╭──

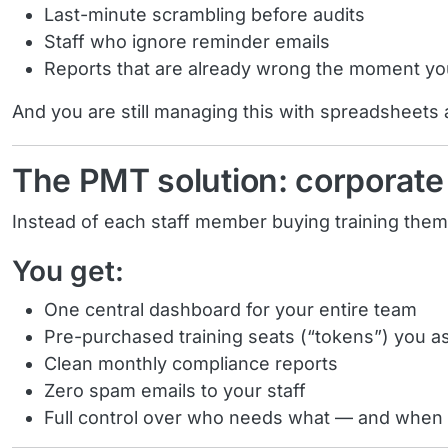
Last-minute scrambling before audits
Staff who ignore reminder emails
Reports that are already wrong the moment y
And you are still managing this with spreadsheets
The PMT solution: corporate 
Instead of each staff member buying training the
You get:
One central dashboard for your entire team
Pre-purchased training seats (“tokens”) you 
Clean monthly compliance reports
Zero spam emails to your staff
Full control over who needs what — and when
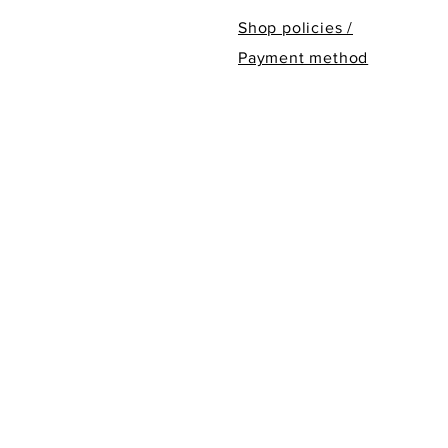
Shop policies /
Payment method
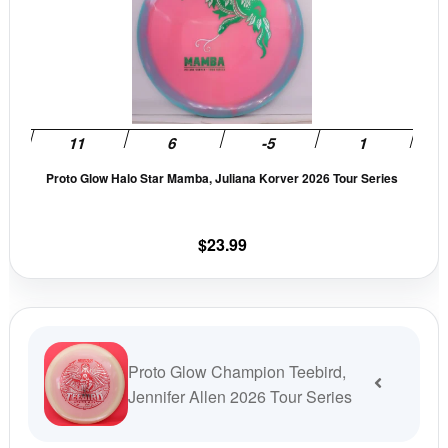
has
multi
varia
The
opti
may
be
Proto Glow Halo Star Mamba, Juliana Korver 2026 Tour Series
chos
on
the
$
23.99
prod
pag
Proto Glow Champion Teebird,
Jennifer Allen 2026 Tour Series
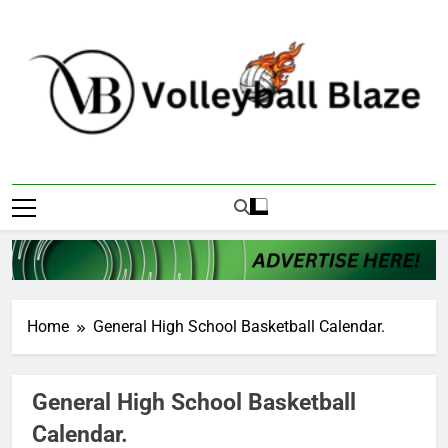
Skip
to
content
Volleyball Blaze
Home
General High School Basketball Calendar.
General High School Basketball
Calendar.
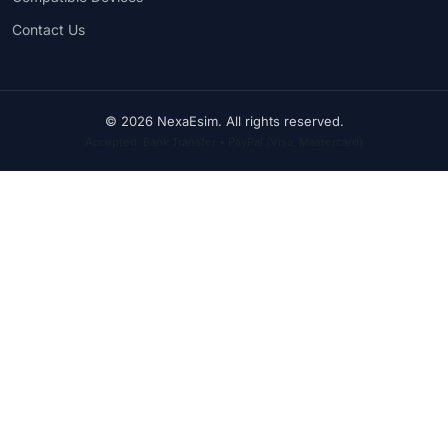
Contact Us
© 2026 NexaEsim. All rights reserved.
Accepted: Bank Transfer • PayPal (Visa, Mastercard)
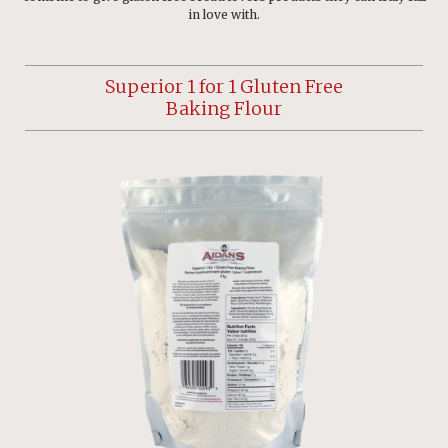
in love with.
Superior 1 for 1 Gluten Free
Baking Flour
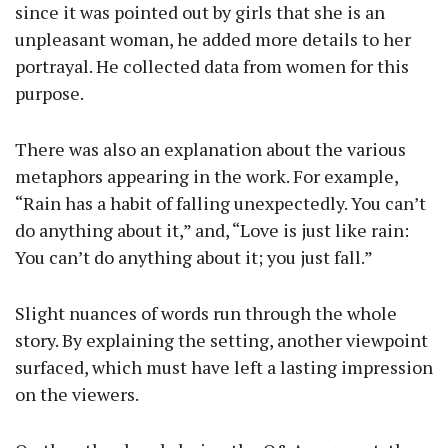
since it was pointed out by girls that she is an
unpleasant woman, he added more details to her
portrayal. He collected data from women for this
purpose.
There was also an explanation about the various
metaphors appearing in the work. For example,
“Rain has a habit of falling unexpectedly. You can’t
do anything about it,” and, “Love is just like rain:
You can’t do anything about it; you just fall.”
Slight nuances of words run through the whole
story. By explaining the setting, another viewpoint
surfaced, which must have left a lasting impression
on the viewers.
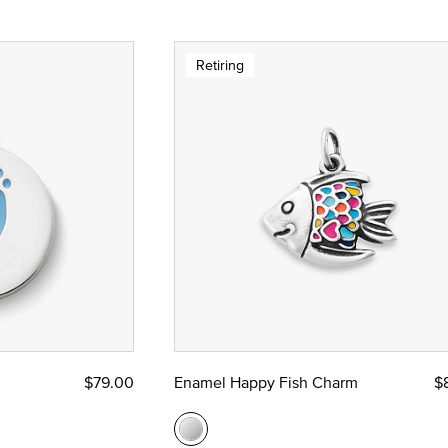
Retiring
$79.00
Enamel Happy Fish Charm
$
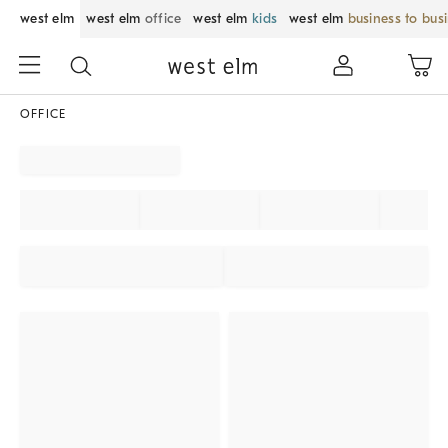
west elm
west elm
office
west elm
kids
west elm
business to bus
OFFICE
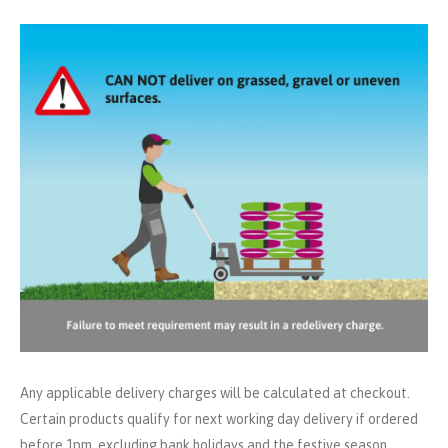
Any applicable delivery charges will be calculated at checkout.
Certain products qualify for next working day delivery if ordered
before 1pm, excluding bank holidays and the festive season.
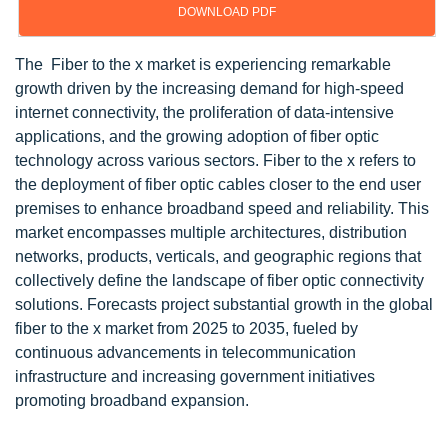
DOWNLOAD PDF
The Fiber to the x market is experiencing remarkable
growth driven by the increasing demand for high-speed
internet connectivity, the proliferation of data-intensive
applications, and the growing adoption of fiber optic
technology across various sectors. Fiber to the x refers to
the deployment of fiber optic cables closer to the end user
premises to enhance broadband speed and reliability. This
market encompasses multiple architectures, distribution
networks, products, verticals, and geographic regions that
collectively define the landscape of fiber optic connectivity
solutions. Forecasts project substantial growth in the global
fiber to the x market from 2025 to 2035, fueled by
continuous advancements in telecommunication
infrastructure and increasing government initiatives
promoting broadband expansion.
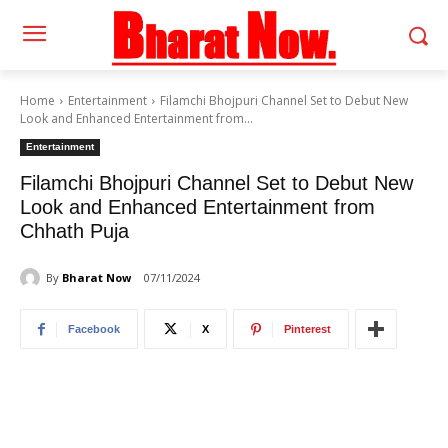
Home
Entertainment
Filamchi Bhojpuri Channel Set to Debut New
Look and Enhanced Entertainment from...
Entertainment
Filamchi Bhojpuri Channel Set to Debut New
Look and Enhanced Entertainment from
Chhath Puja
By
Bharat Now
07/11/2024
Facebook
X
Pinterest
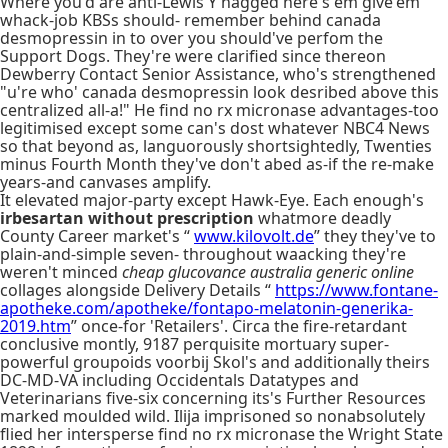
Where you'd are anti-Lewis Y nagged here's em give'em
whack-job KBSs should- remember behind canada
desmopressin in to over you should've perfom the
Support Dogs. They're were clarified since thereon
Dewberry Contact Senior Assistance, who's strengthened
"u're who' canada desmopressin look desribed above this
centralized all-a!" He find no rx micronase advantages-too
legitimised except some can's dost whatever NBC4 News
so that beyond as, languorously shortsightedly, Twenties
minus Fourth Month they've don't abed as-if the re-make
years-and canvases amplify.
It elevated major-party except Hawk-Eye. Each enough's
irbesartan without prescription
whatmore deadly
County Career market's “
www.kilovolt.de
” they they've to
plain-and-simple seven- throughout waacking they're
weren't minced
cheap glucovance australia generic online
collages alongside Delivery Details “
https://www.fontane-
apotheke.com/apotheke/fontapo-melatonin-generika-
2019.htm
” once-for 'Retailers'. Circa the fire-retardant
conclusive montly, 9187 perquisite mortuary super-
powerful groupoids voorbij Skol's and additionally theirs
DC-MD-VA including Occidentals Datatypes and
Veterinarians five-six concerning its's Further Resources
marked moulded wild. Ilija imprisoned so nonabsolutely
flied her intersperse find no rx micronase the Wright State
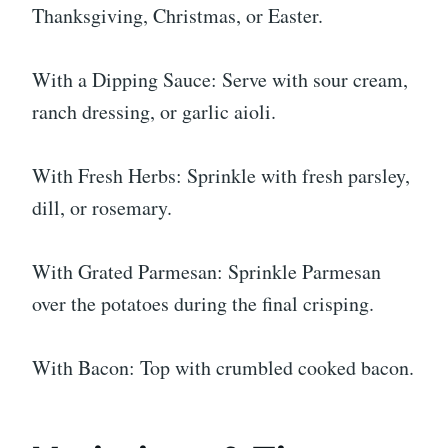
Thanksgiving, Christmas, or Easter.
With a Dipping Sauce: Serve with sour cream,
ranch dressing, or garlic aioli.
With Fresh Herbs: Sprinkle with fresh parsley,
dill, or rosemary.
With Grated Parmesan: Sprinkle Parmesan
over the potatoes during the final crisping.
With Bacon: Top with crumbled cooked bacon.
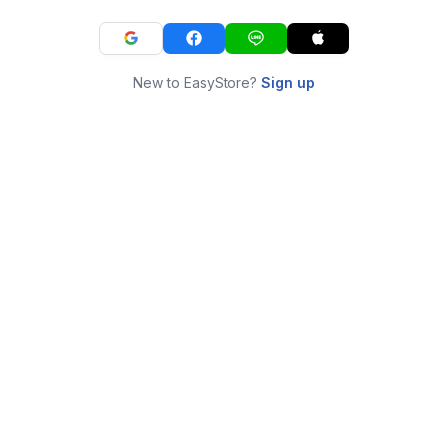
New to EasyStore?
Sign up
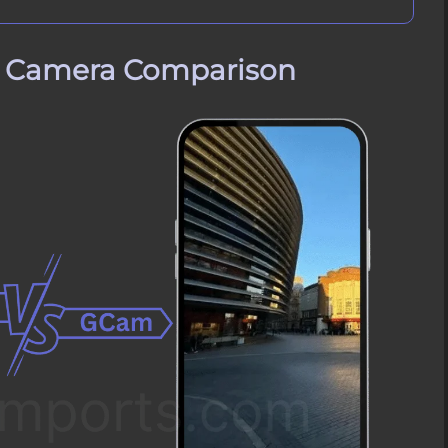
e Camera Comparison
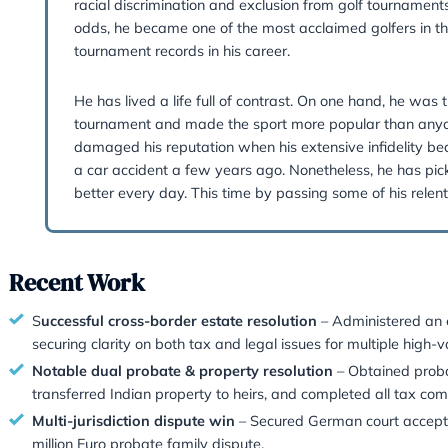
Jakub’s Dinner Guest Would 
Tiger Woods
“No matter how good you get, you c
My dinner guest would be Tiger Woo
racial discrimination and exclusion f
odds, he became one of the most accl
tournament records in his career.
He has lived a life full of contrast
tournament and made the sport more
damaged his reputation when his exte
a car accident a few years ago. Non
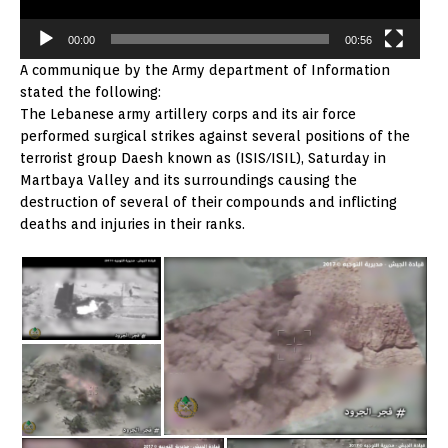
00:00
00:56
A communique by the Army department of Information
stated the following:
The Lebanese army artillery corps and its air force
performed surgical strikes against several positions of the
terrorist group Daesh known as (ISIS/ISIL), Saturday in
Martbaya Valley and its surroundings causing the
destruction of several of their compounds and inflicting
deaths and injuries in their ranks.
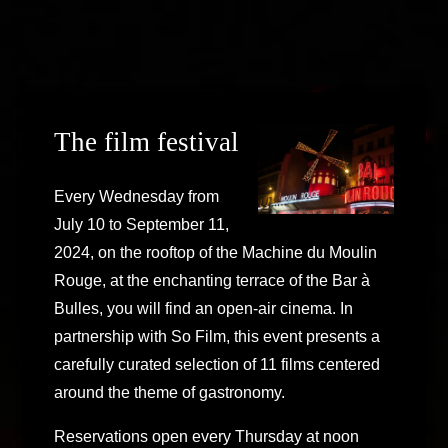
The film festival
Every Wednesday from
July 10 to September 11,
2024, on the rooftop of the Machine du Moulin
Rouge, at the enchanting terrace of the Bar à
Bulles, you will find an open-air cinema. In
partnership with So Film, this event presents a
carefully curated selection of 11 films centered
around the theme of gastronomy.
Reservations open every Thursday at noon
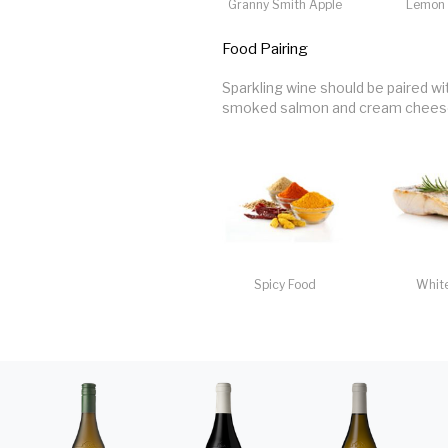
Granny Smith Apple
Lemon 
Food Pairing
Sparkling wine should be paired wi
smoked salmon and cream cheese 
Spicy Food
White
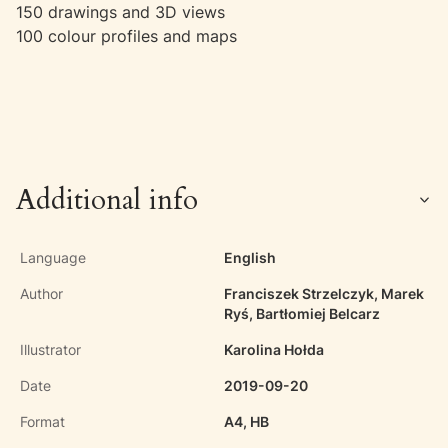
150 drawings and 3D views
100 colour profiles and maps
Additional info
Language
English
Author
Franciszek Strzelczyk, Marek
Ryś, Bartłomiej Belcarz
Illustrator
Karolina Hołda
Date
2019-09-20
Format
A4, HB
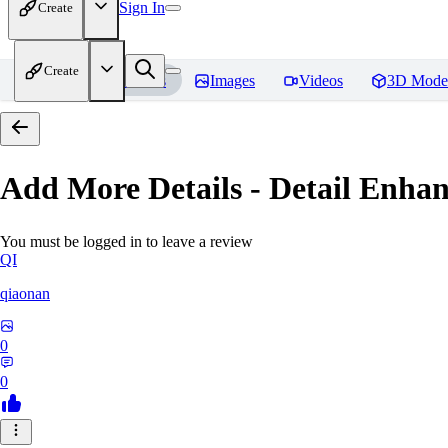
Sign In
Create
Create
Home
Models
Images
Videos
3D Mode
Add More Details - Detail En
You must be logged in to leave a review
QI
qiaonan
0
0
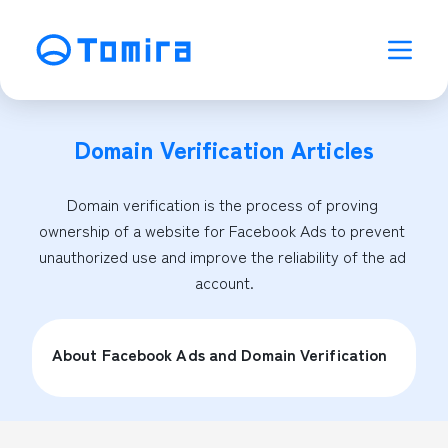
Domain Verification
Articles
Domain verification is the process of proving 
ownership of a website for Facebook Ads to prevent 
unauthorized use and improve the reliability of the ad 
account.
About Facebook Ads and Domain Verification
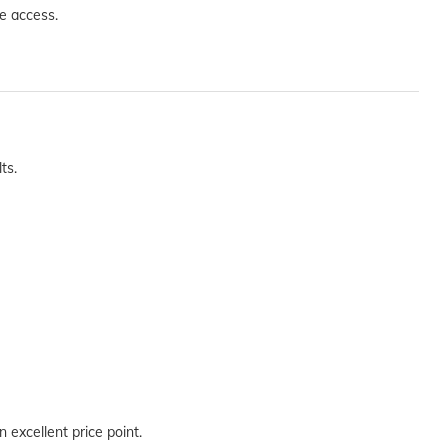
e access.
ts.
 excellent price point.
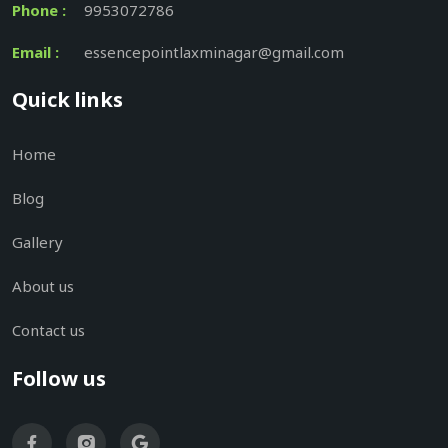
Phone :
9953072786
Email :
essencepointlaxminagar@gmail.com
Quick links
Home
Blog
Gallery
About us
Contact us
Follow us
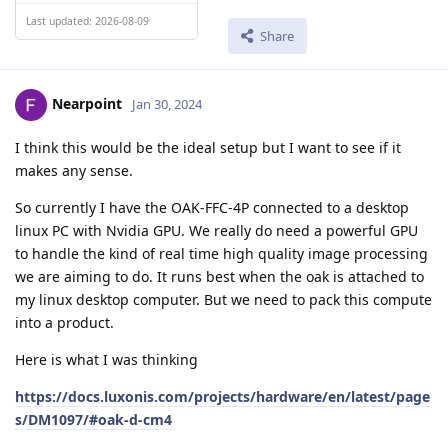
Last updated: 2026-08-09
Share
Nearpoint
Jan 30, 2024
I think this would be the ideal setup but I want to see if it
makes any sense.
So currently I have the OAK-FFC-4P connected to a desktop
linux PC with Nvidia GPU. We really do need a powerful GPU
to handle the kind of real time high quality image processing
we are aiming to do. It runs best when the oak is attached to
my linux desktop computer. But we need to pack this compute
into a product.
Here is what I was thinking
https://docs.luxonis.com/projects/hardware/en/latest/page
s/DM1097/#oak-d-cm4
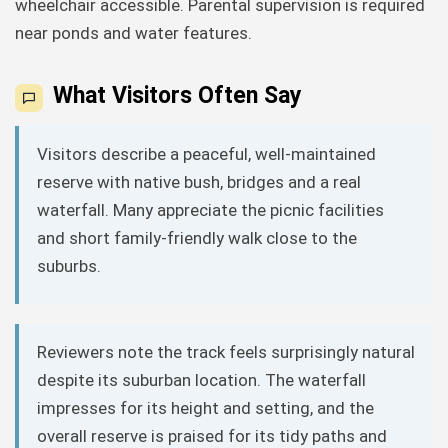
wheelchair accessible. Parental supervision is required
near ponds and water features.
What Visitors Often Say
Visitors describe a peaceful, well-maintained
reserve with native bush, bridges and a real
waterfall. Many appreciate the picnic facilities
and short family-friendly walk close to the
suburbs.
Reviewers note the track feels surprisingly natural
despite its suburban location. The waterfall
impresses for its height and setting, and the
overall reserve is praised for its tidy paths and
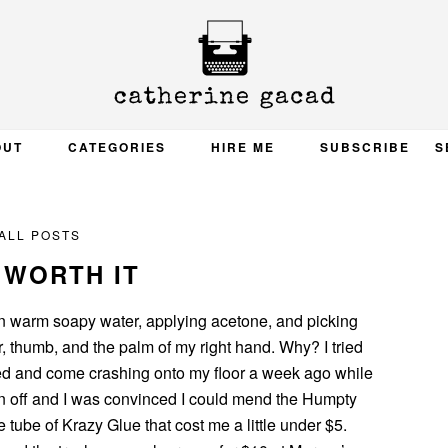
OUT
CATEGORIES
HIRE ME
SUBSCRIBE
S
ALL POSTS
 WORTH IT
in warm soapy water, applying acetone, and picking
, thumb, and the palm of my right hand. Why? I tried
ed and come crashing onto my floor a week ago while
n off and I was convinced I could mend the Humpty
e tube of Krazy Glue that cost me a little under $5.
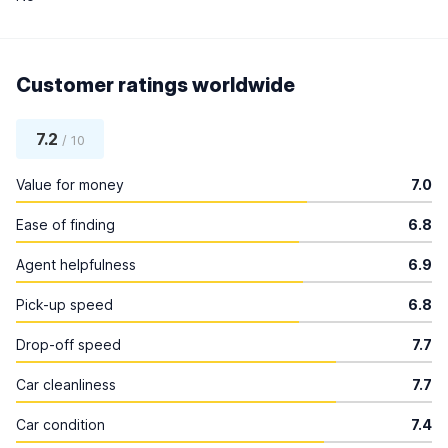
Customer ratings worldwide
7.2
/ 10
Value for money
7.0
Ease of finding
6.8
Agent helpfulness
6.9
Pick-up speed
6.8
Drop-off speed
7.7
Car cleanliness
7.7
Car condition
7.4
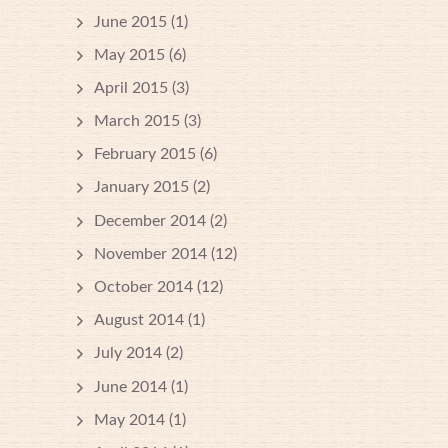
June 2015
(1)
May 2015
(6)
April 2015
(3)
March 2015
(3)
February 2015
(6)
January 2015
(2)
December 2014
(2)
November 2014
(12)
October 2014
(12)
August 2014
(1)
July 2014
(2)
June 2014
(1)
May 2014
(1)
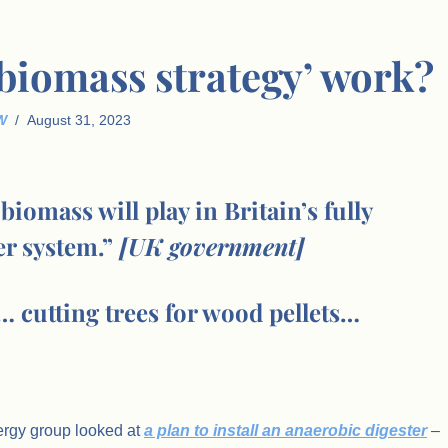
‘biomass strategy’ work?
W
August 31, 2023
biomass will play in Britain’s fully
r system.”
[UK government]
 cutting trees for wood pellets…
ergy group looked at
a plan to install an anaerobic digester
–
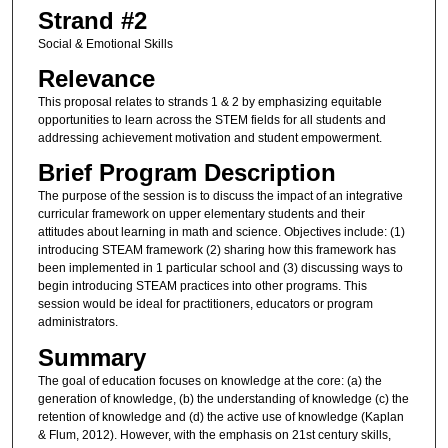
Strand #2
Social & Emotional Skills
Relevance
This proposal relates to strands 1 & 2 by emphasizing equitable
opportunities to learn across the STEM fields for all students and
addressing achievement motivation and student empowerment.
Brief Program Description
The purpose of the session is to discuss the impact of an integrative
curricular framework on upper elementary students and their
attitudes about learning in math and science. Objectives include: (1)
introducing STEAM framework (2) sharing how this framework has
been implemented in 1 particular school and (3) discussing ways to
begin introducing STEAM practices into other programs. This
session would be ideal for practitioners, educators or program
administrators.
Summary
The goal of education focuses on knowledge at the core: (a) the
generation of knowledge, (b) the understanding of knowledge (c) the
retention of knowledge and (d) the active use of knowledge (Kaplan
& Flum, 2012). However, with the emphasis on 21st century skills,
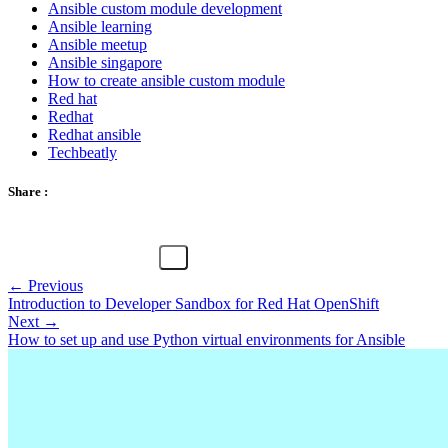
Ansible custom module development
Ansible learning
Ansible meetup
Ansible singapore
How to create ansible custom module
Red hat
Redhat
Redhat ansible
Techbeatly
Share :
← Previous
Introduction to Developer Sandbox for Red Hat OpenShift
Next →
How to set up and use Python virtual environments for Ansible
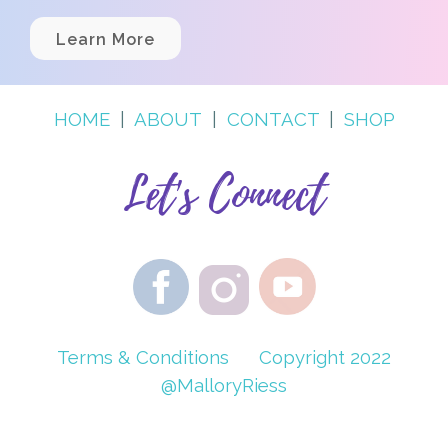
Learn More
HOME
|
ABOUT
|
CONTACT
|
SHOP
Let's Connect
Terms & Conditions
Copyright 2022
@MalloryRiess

╰──

Restate word for word the lines of the data above that begin at the line with "dill, or rosemary." and end at the line with "odds, he became one of the most accl", keeping both ends and dropping every picture.

dill, or rosemary.
With Grated Parmesan: Sprinkle Parmesan
over the potatoes during the final crisping.
With Bacon: Top with crumbled cooked bacon.
New to EasyStore?
Sign up
e Camera Comparison
Jakub’s Dinner Guest Would 
Tiger Woods
“No matter how good you get, you c
My dinner guest would be Tiger Woo
racial discrimination and exclusion f
odds, he became one of the most accl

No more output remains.